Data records
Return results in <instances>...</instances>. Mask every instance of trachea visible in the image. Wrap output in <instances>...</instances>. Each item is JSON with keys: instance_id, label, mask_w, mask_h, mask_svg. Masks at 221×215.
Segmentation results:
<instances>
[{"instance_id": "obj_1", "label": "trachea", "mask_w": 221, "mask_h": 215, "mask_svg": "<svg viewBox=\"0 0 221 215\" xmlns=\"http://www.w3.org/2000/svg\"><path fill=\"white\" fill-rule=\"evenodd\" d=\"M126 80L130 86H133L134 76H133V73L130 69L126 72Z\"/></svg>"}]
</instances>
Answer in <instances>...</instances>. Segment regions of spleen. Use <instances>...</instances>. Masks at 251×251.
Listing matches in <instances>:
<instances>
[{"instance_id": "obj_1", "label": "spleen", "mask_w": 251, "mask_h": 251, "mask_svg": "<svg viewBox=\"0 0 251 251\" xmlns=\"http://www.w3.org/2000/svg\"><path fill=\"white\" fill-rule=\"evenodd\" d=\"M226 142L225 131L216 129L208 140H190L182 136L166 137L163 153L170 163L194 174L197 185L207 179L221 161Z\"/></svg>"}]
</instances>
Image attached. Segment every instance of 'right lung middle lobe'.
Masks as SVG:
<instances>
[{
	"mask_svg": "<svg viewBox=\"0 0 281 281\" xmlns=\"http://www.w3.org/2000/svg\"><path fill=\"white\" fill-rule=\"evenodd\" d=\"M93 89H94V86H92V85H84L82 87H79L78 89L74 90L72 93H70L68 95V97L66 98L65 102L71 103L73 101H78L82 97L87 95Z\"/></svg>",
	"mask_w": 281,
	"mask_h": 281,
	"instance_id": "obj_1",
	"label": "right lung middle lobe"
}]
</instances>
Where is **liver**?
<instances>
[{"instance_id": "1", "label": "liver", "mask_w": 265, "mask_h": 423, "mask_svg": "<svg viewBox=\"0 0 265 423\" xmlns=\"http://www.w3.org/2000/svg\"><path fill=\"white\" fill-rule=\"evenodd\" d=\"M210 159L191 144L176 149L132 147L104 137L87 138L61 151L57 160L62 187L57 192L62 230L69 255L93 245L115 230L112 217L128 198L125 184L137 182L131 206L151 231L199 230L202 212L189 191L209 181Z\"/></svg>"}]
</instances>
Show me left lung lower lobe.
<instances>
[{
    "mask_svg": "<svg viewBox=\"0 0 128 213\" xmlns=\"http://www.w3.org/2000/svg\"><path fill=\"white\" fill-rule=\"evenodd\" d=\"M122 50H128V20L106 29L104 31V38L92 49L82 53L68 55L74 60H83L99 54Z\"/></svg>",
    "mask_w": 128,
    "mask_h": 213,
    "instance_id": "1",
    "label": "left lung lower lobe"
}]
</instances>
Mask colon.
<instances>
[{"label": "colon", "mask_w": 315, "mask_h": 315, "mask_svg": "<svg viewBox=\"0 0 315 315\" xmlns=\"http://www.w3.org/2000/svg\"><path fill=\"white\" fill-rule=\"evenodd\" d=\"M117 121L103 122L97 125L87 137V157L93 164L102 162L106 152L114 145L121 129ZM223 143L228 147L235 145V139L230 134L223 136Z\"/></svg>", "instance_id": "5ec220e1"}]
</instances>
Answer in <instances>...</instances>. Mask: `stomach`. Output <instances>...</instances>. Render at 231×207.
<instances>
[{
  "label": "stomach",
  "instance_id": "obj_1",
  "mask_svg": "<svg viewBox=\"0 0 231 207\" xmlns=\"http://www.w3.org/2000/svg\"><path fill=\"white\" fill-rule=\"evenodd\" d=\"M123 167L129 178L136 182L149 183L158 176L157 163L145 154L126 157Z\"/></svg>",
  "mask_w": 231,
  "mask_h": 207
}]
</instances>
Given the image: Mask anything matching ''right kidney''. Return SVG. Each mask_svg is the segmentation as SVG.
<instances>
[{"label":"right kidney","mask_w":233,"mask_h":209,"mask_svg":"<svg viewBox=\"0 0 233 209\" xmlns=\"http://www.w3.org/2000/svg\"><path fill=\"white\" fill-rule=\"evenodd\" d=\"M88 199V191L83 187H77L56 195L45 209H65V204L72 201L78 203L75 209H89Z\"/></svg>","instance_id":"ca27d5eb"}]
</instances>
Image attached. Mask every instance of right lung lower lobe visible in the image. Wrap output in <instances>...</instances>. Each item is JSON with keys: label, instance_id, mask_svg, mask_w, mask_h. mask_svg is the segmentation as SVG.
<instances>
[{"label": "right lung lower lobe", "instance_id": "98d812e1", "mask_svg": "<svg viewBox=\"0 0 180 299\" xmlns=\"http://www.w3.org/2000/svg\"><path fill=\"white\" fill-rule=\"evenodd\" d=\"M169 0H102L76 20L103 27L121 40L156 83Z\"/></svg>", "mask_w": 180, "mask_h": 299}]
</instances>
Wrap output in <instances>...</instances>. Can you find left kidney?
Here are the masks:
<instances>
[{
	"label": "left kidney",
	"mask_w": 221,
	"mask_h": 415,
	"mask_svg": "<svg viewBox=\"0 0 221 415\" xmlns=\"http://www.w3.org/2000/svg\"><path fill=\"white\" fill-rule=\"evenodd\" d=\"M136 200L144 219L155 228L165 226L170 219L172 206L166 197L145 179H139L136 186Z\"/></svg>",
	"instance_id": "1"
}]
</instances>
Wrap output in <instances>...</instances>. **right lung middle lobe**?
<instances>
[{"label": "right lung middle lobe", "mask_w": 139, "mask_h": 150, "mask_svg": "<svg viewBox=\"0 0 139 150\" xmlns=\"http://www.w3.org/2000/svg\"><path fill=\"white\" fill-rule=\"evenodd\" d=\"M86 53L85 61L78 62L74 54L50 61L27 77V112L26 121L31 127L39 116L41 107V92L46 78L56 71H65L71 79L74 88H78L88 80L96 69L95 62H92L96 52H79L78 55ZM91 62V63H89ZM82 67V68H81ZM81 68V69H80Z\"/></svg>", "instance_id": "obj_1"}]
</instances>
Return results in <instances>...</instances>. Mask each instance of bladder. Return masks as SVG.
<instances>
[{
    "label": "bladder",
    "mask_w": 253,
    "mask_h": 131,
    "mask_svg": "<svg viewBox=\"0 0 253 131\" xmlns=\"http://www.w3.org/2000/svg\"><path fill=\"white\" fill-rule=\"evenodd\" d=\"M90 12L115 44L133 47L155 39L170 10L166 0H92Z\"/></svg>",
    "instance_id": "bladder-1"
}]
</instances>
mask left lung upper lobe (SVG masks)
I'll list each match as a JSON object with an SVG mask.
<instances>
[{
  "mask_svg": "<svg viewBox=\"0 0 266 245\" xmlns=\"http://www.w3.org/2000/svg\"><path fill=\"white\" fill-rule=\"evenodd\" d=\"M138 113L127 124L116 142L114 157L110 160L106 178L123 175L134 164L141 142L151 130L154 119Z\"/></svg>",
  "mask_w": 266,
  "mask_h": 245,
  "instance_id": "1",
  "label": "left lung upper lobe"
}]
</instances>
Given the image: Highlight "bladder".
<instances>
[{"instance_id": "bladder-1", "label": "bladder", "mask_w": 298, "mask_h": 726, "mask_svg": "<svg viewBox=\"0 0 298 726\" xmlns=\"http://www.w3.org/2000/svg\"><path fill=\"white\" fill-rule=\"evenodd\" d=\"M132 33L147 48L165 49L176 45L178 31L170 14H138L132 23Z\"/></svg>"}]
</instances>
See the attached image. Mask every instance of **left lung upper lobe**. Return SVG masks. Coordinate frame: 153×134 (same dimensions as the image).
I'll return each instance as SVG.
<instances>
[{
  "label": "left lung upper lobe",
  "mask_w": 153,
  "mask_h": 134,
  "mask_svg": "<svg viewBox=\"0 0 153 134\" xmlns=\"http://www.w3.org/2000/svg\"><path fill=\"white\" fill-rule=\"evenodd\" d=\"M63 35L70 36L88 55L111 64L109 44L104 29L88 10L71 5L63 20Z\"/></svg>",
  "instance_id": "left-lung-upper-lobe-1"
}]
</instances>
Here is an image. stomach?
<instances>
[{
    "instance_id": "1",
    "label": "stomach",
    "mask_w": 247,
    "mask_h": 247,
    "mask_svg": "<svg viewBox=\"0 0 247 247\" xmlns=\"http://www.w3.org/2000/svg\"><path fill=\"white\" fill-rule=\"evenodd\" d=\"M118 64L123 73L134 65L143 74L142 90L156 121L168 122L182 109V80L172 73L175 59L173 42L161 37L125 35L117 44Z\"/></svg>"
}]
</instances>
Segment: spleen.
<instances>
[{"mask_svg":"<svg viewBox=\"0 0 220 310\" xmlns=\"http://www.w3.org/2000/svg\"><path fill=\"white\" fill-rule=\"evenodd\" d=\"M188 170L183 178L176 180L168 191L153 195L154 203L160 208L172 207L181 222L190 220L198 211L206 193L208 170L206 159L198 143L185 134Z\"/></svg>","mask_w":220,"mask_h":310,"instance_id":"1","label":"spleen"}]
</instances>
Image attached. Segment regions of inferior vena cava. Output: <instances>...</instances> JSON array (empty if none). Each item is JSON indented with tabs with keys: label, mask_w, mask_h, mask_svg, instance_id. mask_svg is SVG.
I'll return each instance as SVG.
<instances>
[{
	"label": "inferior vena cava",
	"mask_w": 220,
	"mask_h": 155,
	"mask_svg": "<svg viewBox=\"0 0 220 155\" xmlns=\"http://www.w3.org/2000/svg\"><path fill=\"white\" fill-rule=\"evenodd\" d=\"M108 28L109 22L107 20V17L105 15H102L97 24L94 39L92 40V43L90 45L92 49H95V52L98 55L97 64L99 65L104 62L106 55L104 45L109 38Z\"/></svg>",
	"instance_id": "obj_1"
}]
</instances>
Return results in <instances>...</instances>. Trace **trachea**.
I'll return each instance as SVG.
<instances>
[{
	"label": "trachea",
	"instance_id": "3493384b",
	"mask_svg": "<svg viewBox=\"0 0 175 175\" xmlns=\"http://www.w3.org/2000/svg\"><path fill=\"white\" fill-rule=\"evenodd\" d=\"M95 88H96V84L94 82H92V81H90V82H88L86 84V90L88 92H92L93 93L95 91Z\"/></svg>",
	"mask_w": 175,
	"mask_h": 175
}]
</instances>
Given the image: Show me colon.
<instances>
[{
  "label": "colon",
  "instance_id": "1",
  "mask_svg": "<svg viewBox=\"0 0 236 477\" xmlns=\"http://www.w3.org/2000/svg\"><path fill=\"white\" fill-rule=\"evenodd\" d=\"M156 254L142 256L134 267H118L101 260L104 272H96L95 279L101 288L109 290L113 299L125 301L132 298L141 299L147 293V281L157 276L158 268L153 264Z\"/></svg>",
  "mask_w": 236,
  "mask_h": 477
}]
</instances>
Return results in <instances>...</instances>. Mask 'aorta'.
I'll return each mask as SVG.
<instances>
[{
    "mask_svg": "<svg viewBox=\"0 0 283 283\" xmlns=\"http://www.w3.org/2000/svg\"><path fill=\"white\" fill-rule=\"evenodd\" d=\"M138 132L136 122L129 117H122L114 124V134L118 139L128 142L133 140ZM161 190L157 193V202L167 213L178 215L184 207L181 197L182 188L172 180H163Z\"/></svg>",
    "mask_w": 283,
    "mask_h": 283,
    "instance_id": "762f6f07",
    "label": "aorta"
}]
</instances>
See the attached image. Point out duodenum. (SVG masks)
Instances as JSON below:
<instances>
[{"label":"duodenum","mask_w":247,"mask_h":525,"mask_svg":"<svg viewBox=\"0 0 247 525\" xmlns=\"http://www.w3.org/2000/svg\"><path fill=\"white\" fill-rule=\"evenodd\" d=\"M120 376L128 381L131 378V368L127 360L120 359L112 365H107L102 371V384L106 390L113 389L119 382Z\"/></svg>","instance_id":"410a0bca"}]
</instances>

### What you are asked to do
Nothing but the lines from the one with "See the attached image. Point" through the last line of the entries should be repeated, and those exactly.

### Answer box
See the attached image. Point out duodenum. (SVG masks)
Instances as JSON below:
<instances>
[{"label":"duodenum","mask_w":247,"mask_h":525,"mask_svg":"<svg viewBox=\"0 0 247 525\" xmlns=\"http://www.w3.org/2000/svg\"><path fill=\"white\" fill-rule=\"evenodd\" d=\"M120 376L128 381L131 378V368L127 360L120 359L112 365H107L102 371V384L106 390L113 389L119 382Z\"/></svg>","instance_id":"410a0bca"}]
</instances>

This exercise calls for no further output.